Ronojoy "Rono" Dutta is an Indian aviation executive. He is currently the CEO of InterGlobe Aviation Limited which operates IndiGo. He served as the President of the United Airlines from 1999 to 2002.

Career 
Dutta is the co-founder, managing director, member of management committee, and member of investment committee at Achuthan & Co. L.L.C. Prior to working here, Dutta was a partner at the firm and also a strategic advisor of AAR Corp. With over 25 years of experience, in the aviation industry, Dutta has a lot to offer.

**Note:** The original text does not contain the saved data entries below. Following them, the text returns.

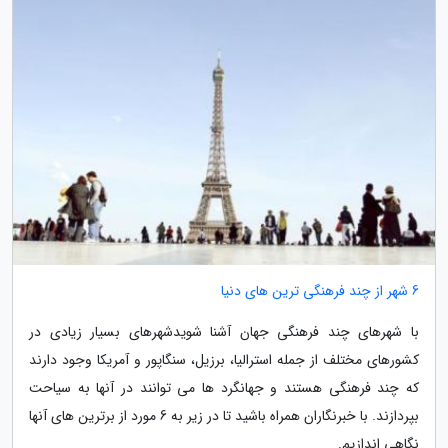
6 شهر از چند فرهنگی ترین های دنیا
با شهرهای چند فرهنگی جهان آشنا شویدشهرهای بسیار زیادی در
کشورهای مختلف از جمله استرالیا، برزیل، سنگاپور و آمریکا وجود دارند
که چند فرهنگی هستند و جهانگرد ها می توانند در آنها به سیاحت
بپردازند. با خبرنگاران همراه باشید تا در زیر به 6 مورد از برترین های آنها
نگاهی اندازیم.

He served as the senior vice-president, planning and revenue management at the United Airlines from 1995 to 1999. He was then promoted to the president of the United and served till 2002.

He became the chairman of the Air Sahara in July 2004. He was then additionally made the president of Sahara Air Limited in 2006. He worked for Sahara till 2008. Under him the sales grew at 35 percent a year.

In 2007, Dutta joined US-based AAR Corporation as a strategic adviser for the Indian market.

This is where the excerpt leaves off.